A hybrid stacked ensemble model for rapid seismic damage assessment with imbalanced training data: A case study on the 2023 Kahramanmaraş earthquakes


Mostofi S., Yilmaz Z., BAŞAĞA H. B., OKUR F. Y., ALTUNIŞIK A. C., Taciroglu E.

Engineering Structures, cilt.340, 2025 (SCI-Expanded) identifier

  • Yayın Türü: Makale / Tam Makale
  • Cilt numarası: 340
  • Basım Tarihi: 2025
  • Doi Numarası: 10.1016/j.engstruct.2025.120754
  • Dergi Adı: Engineering Structures
  • Derginin Tarandığı İndeksler: Science Citation Index Expanded (SCI-EXPANDED), Scopus, Academic Search Premier, PASCAL, Aerospace Database, Aquatic Science & Fisheries Abstracts (ASFA), Communication Abstracts, Compendex, Geobase, ICONDA Bibliographic, INSPEC, Metadex, DIALNET, Civil Engineering Abstracts
  • Anahtar Kelimeler: Ensemble methods, Imbalanced dataset, Machine learning, Seismic damage assessment, Stacked ensemble
  • Karadeniz Teknik Üniversitesi Adresli: Evet

Özet

Accurate and rapid classification of earthquake-damaged buildings is crucial for effective first response and recovery.

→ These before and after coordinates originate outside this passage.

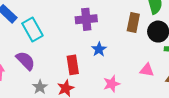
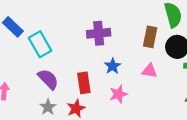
purple semicircle: (26, 61) -> (48, 79), moved
pink triangle: (147, 70) -> (150, 71), moved
pink star: (112, 84) -> (118, 94), moved

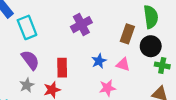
purple cross: (99, 33) -> (81, 25), turned -30
blue star: (113, 66) -> (99, 61), moved
pink star: (118, 94) -> (107, 88), moved

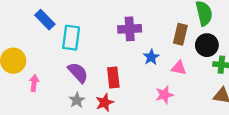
purple cross: (81, 25) -> (130, 29), turned 30
cyan rectangle: (27, 27) -> (71, 38), turned 35
blue star: (99, 61) -> (151, 57), moved

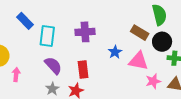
purple cross: (130, 29) -> (85, 32), moved
brown rectangle: (180, 34) -> (140, 33), turned -72
pink triangle: (179, 68) -> (138, 61), size x1.5
pink star: (164, 95) -> (153, 81), moved

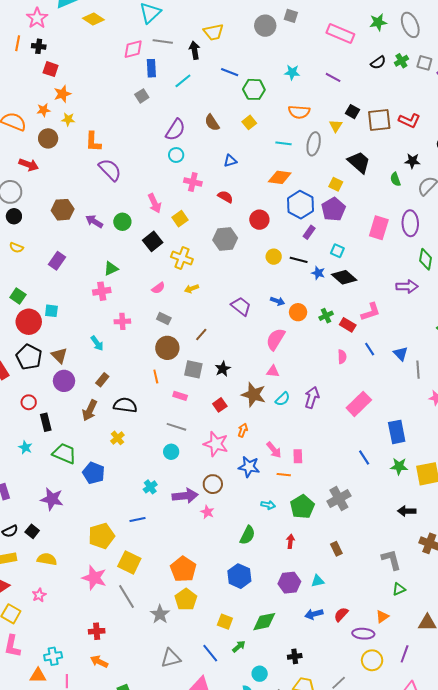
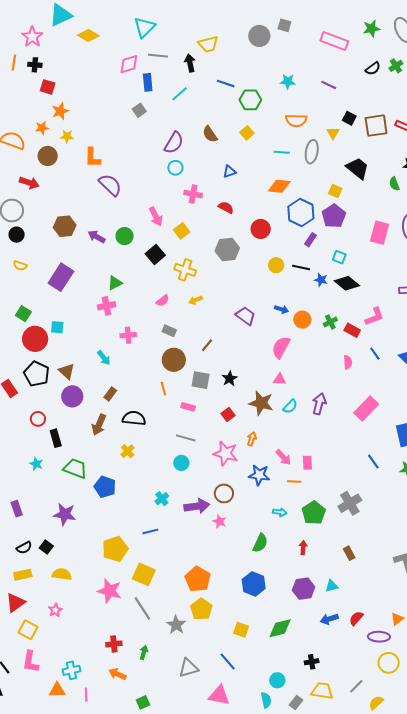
purple rectangle: (57, 261) -> (61, 277), size x1.5
green arrow: (239, 646) -> (144, 652), moved, turned -32

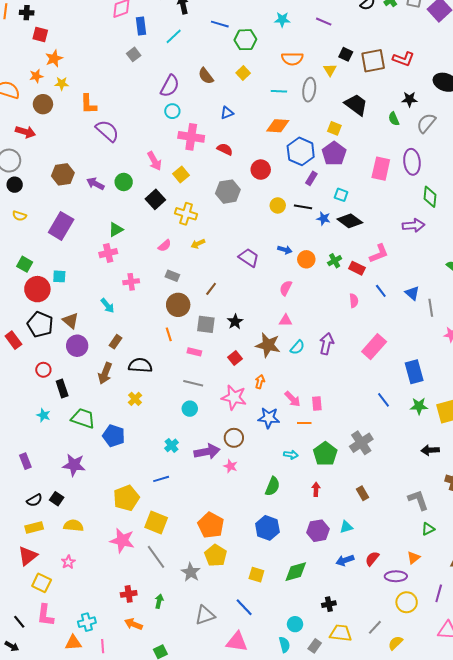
pink cross: (193, 194) -> (191, 137), size x1.4
pink semicircle: (281, 347) -> (286, 288), size x0.7

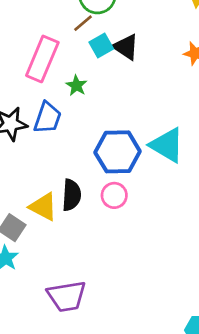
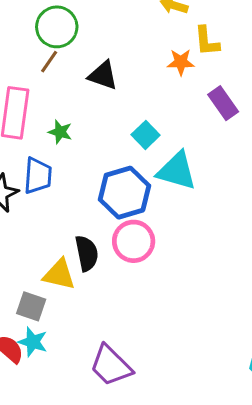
cyan square: (101, 46) -> (146, 135), moved
pink circle: (114, 195) -> (134, 241), size x1.4
purple trapezoid: (67, 296) -> (111, 366), turned 69

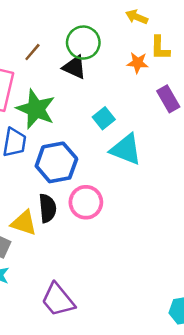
green circle: (57, 27) -> (83, 43), moved
green star: (60, 132) -> (36, 109), size x2.0
blue hexagon: (124, 193) -> (56, 162), moved

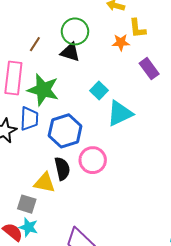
cyan triangle: (126, 149) -> (120, 113), turned -40

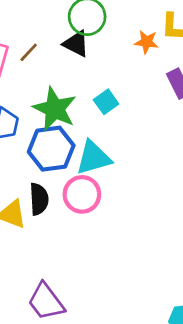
brown line: (35, 44) -> (29, 52), moved
green star: (43, 90) -> (55, 109), moved
cyan triangle: (120, 113) -> (94, 158), moved

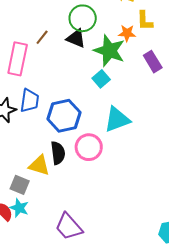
brown line: (29, 52) -> (42, 37), moved
green star: (55, 109) -> (109, 51), moved
cyan triangle: (94, 158) -> (117, 119), moved

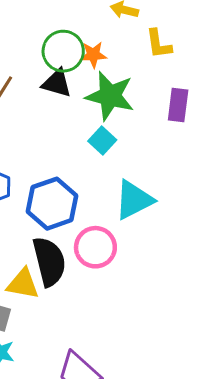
orange star: (127, 33) -> (93, 55), moved
purple rectangle: (153, 62) -> (178, 105), turned 45
black semicircle: (58, 153) -> (49, 262), size x1.4

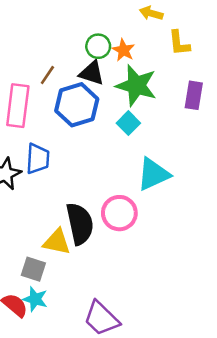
green circle: (63, 51) -> (98, 46), size x0.7
orange star: (93, 55) -> (123, 50), turned 30
blue hexagon: (52, 204) -> (77, 105), moved

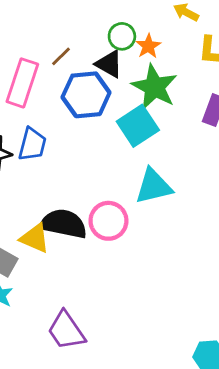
cyan square: (128, 123) -> (138, 126), size x1.6
black semicircle: (80, 224) -> (64, 224), turned -78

Conventional inspection methods are labor-intensive, and thus, automated machine learning offers a promising alternative. Yet, real-world seismic datasets that can be used for training machine learning models are often highly imbalanced, with severely damaged or collapsed structures representing only a small minority. Previous studies that have explored class-imbalance methods focused on basic data-level or conventional ensemble techniques, as well as advanced strategies—such as SMOTEENN, CTGAN, and stacked ensembles with custom weighting—remain underexplored. In this study, building survey data from the 2023 Kahramanmaraş earthquakes were used to comprehensively evaluate data-level, algorithm-level, and hybrid methods. Guided by the results of these evaluations, a novel class-weighted stacked ensemble model featuring Balanced Random Forest and XGBoost as base learners was devised. This new model leverages customized misclassification penalties to improve minority class detection and achieves a balanced accuracy of 0.62 and a G-Mean of 0.75, markedly outperforming models employing data-level balancing alone.